Ella soltó una risa desdeñosa, mordisqueando galletas de su bolso.
Las persistentes náuseas que la habían atormentado durante las primeras semanas habían disminuido gradualmente, permitiéndole mantener pequeñas porciones de comida sin rechazo inmediato.
—Mira quién habla —replicó divertida—. Has estado inquieto desde el amanecer.
—Cualquier futuro padre se sentiría así antes de saber el sexo de su hijo —respondí a la defensiva.
Su suave risa llenó el coche mientras se inclinaba y presionaba sus cálidos labios contra mi mejilla con ternura.
—Ahí está ese adorable puchero otra vez. —Le lancé una mirada de advertencia antes de volver a concentrarme en el camino—. Honestamente, el género no me importa, mi amor. Independientemente de si vamos a tener un hijo o una hija, mi amor por este bebé superará todo lo que he sentido jamás.
Una opresión abrumadora se apoderó de mi pecho mientras la miraba, observando cómo su mirada se desviaba hacia la ventanilla del pasajero con esa expresión serena y radiante.
Al principio había entrado en pánico al descubrir su embarazo, atormentada por miedos de inadecuación maternal, pero ahora estaba sentada hablando con tal instinto maternal natural y genuina alegría.
—Estás absolutamente radiante —murmuré, robando otra mirada a su perfil antes de que el tráfico volviera a exigir mi atención.
—¡Lo sé, ¿verdad?! —exclamó con evidente deleite—. Cuando me miré en el espejo esta mañana, me quedé genuinamente asombrada. ¡Mi cutis tiene este resplandor increíble, y mi cabello parece más rico y saludable que nunca!
Tomando su delicada mano en la mía, la llevé a mis labios para un suave beso.
—No mereces menos que este resplandor mientras nutres a nuestro bebé.
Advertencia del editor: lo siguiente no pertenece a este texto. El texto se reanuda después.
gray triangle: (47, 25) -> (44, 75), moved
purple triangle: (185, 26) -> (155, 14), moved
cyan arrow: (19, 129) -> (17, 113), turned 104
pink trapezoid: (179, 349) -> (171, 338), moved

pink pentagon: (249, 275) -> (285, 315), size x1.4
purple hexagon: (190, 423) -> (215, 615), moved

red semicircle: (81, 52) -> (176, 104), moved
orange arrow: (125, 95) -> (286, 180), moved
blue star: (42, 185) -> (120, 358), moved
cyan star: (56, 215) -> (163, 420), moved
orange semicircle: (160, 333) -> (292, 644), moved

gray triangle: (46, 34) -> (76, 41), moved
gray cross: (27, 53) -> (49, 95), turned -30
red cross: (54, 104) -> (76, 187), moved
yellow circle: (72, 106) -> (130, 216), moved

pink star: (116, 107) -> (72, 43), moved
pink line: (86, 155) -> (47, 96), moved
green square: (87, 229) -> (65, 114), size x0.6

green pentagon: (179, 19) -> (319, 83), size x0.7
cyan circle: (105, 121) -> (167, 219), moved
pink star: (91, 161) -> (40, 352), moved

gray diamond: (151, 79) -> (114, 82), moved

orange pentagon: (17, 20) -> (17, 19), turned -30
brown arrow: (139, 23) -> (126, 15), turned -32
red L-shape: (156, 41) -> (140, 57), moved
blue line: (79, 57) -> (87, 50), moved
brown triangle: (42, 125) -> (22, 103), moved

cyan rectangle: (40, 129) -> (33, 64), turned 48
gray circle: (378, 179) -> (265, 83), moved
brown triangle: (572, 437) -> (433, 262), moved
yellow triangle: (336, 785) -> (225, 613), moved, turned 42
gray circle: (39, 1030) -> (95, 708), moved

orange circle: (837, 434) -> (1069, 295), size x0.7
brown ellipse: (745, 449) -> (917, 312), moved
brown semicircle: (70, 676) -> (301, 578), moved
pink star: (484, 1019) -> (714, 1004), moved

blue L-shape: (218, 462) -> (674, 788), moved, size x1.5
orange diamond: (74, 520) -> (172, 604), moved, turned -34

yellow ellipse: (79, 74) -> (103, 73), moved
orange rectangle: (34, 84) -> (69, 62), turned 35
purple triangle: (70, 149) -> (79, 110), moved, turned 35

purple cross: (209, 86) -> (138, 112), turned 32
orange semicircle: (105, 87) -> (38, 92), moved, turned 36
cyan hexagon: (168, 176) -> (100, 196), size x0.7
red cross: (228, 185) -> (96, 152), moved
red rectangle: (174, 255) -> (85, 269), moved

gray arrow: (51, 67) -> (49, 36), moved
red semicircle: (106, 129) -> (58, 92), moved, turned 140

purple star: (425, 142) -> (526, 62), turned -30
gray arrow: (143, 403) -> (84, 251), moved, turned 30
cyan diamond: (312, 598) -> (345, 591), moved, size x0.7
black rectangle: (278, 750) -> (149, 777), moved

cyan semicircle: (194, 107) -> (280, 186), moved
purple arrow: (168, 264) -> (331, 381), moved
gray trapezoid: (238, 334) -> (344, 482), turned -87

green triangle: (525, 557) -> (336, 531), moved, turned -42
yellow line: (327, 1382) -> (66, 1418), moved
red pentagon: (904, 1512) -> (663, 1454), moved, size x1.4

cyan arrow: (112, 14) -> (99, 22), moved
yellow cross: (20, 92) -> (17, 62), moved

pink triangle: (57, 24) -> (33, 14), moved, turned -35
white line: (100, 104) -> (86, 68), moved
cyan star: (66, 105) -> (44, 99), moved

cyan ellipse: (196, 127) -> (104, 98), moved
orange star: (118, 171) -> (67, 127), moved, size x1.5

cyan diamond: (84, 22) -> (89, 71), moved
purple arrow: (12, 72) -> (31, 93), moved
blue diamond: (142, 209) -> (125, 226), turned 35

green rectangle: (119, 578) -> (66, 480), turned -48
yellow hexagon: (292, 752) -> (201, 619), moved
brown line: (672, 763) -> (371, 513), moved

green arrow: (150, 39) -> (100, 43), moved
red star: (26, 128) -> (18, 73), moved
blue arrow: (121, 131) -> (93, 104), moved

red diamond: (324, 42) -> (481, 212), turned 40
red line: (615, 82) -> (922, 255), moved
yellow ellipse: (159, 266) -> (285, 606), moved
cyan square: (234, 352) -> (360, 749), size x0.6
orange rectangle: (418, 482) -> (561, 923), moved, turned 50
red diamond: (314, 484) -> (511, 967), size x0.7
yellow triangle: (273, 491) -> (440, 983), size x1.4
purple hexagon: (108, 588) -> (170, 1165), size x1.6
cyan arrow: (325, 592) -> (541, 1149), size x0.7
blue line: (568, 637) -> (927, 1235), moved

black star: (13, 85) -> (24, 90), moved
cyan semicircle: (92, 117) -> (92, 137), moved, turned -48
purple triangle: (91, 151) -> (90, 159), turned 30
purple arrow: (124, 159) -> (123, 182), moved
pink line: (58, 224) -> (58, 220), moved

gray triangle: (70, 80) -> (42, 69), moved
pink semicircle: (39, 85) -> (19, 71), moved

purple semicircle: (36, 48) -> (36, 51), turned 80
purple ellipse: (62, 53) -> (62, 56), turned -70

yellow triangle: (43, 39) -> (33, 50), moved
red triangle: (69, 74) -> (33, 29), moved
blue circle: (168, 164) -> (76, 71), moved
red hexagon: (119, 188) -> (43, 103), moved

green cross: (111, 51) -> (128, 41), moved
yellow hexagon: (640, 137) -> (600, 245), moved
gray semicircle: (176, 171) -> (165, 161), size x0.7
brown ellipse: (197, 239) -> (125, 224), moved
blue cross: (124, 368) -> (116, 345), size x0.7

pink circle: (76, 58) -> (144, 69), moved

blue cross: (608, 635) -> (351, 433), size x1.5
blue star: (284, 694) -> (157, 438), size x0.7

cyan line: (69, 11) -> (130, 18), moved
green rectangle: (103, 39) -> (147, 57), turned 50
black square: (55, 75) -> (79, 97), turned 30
Secretamente espero que hereden tus hermosas facciones.
Sus dedos se apretaron alrededor de los míos con afecto.
—En realidad, quiero que tengan tus características. Especialmente esos cautivadores ojos tuyos.
—¿Por qué querrías eso? Tus ojos son absolutamente hipnotizantes.
—¿Qué podría tener de especial unos ojos negros comunes?
—Por eso precisamente me encantan. Me recuerdan a las aguas del océano a medianoche cuando la luz de la luna baila sobre la superficie.
—Oh, ya basta. —Se estiró hacia adelante, capturando mis labios en un beso que momentáneamente oscureció mi visión.
—¡Oye, estoy conduciendo aquí!
—Sí, y eres un excelente conductor, así que estamos perfectamente seguros.
La cita procedió sin problemas mientras el médico preparaba a Jessica para el procedimiento de examen.
—Pareces notablemente tranquila —observó la profesional médica mientras acomodaba a Jessica cómodamente en la mesa de exploración.
Jessica lanzó una mirada traviesa en mi dirección, arqueando las cejas juguetonamente.
—En realidad, él es quien está experimentando toda la ansiedad.
Reprimí el impulso de reaccionar sarcásticamente y me concentré en liberar la tensión de mis músculos.
La doctora aplicó gel frío por el abdomen inferior expuesto de Jessica. Su vientre en crecimiento era la visión más preciosa imaginable, y cada vez que lo veía desnudo así, algo profundo dentro de mi pecho se relajaba completamente.
—Eso está helado —protestó Jessica con un ligero escalofrío, provocando que la doctora riera suavemente antes de seleccionar la sonda de ultrasonido y comenzar movimientos cuidadosos.
El monitor a nuestro lado se iluminó gradualmente, mostrando inicialmente patrones oscuros y claros arremolinados, luego revelando una forma distintiva, sutil pero innegable.
El constante y rítmico sonido de un latido del corazón resonó por toda la habitación, rápido y poderoso.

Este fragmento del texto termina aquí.